**REQUIRED ACTION:** Gather up every line from the entries below that uses the word "next".

[Stored entries]
================================
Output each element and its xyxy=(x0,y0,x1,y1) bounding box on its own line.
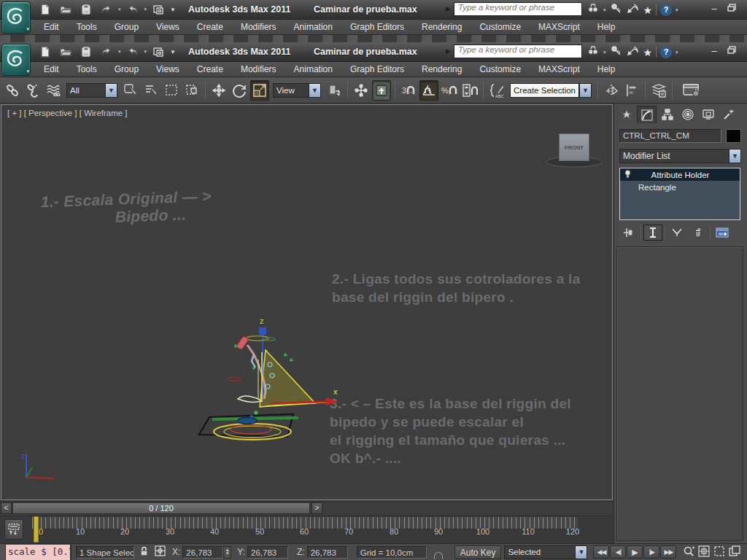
project-folder-icon[interactable] xyxy=(150,44,167,60)
use-pivot-center-icon[interactable] xyxy=(325,80,344,101)
tab-hierarchy-icon[interactable] xyxy=(657,106,677,123)
save-file-icon[interactable] xyxy=(77,44,95,60)
zoom-region-icon[interactable] xyxy=(713,545,726,560)
search-binoculars-icon[interactable] xyxy=(587,2,600,18)
infocenter-arrow-icon[interactable]: ▶ xyxy=(446,47,451,55)
remove-modifier-icon[interactable] xyxy=(689,225,708,241)
rectangular-selection-region-icon[interactable] xyxy=(162,80,181,101)
select-by-name-icon[interactable] xyxy=(142,80,160,101)
menu-graph-editors[interactable]: Graph Editors xyxy=(341,20,413,35)
new-file-icon[interactable] xyxy=(36,1,54,18)
menu-edit[interactable]: Edit xyxy=(35,20,68,35)
go-to-start-button[interactable]: ◀◀ xyxy=(593,545,609,559)
menu-rendering[interactable]: Rendering xyxy=(413,62,471,77)
menu-create[interactable]: Create xyxy=(188,20,232,35)
reference-coordinate-combo[interactable]: View ▼ xyxy=(273,83,321,98)
maxscript-mini-listener[interactable]: scale $ [0.7 xyxy=(6,545,71,560)
auto-key-button[interactable]: Auto Key xyxy=(454,545,502,559)
search-binoculars-icon[interactable] xyxy=(587,44,600,60)
menu-maxscript[interactable]: MAXScript xyxy=(530,20,589,35)
combo-dropdown-icon[interactable]: ▼ xyxy=(575,546,587,559)
redo-icon[interactable] xyxy=(124,1,142,18)
combo-dropdown-icon[interactable]: ▼ xyxy=(729,149,740,163)
search-dropdown-icon[interactable]: ▾ xyxy=(603,50,606,55)
menu-maxscript[interactable]: MAXScript xyxy=(530,62,589,77)
modifier-list-combo[interactable]: Modifier List ▼ xyxy=(619,149,741,163)
absolute-mode-toggle-icon[interactable] xyxy=(154,545,166,559)
go-to-end-button[interactable]: ▶▶ xyxy=(660,545,676,559)
subscription-key-icon[interactable] xyxy=(610,2,623,18)
new-file-icon[interactable] xyxy=(36,44,54,60)
make-unique-icon[interactable] xyxy=(667,225,686,241)
restore-button[interactable] xyxy=(724,45,740,57)
select-and-scale-icon[interactable] xyxy=(250,80,269,101)
tab-modify-icon[interactable] xyxy=(637,106,657,123)
lightbulb-icon[interactable] xyxy=(624,170,631,180)
tab-motion-icon[interactable] xyxy=(678,106,697,123)
menu-edit[interactable]: Edit xyxy=(35,62,68,77)
current-frame-marker[interactable] xyxy=(34,516,39,542)
open-file-icon[interactable] xyxy=(57,44,74,60)
snap-toggle-3d-icon[interactable]: 3 xyxy=(399,80,418,101)
viewport-label[interactable]: [ + ] [ Perspective ] [ Wireframe ] xyxy=(7,109,128,117)
infocenter-arrow-icon[interactable]: ▶ xyxy=(446,5,451,12)
previous-frame-button[interactable]: ◀| xyxy=(610,545,626,559)
help-dropdown-icon[interactable]: ▾ xyxy=(676,50,678,55)
project-folder-icon[interactable] xyxy=(150,1,167,18)
z-coord-field[interactable]: 26,783 xyxy=(307,546,348,559)
zoom-extents-icon[interactable] xyxy=(697,545,711,560)
align-icon[interactable] xyxy=(622,80,641,101)
bind-to-spacewarp-icon[interactable] xyxy=(44,80,63,101)
redo-dropdown-icon[interactable]: ▾ xyxy=(144,7,147,12)
close-button[interactable]: × xyxy=(741,3,747,15)
menu-group[interactable]: Group xyxy=(106,20,147,35)
menu-animation[interactable]: Animation xyxy=(285,20,341,35)
listener-grip[interactable] xyxy=(0,544,6,560)
show-end-result-icon[interactable] xyxy=(643,225,662,241)
menu-animation[interactable]: Animation xyxy=(285,62,341,77)
menu-tools[interactable]: Tools xyxy=(68,20,106,35)
menu-group[interactable]: Group xyxy=(106,62,147,77)
restore-button[interactable] xyxy=(724,3,740,15)
select-and-manipulate-icon[interactable] xyxy=(352,80,371,101)
key-filter-combo[interactable]: Selected ▼ xyxy=(504,545,587,559)
save-file-icon[interactable] xyxy=(77,1,95,18)
tab-create-icon[interactable] xyxy=(616,106,636,123)
percent-snap-toggle-icon[interactable]: % xyxy=(440,80,459,101)
stack-row-rectangle[interactable]: Rectangle xyxy=(620,181,740,193)
open-file-icon[interactable] xyxy=(57,1,74,18)
object-name-field[interactable]: CTRL_CTRL_CM xyxy=(619,129,721,143)
isolate-toggle-icon[interactable] xyxy=(434,552,443,559)
x-coord-field[interactable]: 26,783 xyxy=(182,546,223,559)
menu-modifiers[interactable]: Modifiers xyxy=(232,20,285,35)
menu-graph-editors[interactable]: Graph Editors xyxy=(341,62,413,77)
select-object-icon[interactable] xyxy=(121,80,140,101)
undo-icon[interactable] xyxy=(98,1,115,18)
menu-help[interactable]: Help xyxy=(589,20,624,35)
layer-manager-icon[interactable] xyxy=(649,80,668,101)
menu-rendering[interactable]: Rendering xyxy=(413,20,471,35)
previous-frame-button[interactable]: < xyxy=(1,502,12,514)
time-slider-handle[interactable]: 0 / 120 xyxy=(12,502,310,514)
mirror-icon[interactable] xyxy=(602,80,621,101)
viewcube[interactable]: FRONT xyxy=(545,131,603,168)
pin-stack-icon[interactable] xyxy=(619,225,638,241)
combo-dropdown-icon[interactable]: ▼ xyxy=(309,84,320,97)
qat-dropdown-icon[interactable]: ▼ xyxy=(170,49,176,55)
menu-tools[interactable]: Tools xyxy=(68,62,106,77)
next-frame-button[interactable]: > xyxy=(311,502,322,514)
y-coord-field[interactable]: 26,783 xyxy=(247,546,288,559)
keyboard-override-toggle-icon[interactable] xyxy=(372,80,391,101)
edit-named-selection-sets-icon[interactable]: ABC xyxy=(487,80,506,101)
maximize-viewport-toggle-icon[interactable] xyxy=(728,545,741,560)
undo-icon[interactable] xyxy=(98,44,115,60)
menu-create[interactable]: Create xyxy=(188,62,232,77)
help-dropdown-icon[interactable]: ▾ xyxy=(676,7,678,13)
render-setup-icon[interactable] xyxy=(682,80,701,101)
favorites-star-icon[interactable]: ★ xyxy=(643,47,653,58)
combo-dropdown-icon[interactable]: ▼ xyxy=(105,84,117,97)
next-frame-button[interactable]: |▶ xyxy=(643,545,659,559)
menu-views[interactable]: Views xyxy=(147,62,188,77)
spinner-snap-toggle-icon[interactable] xyxy=(460,80,479,101)
undo-dropdown-icon[interactable]: ▾ xyxy=(118,49,121,55)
================================
**ANSWER:**
next-frame-button[interactable]: > xyxy=(311,502,322,514)
next-frame-button[interactable]: |▶ xyxy=(643,545,659,559)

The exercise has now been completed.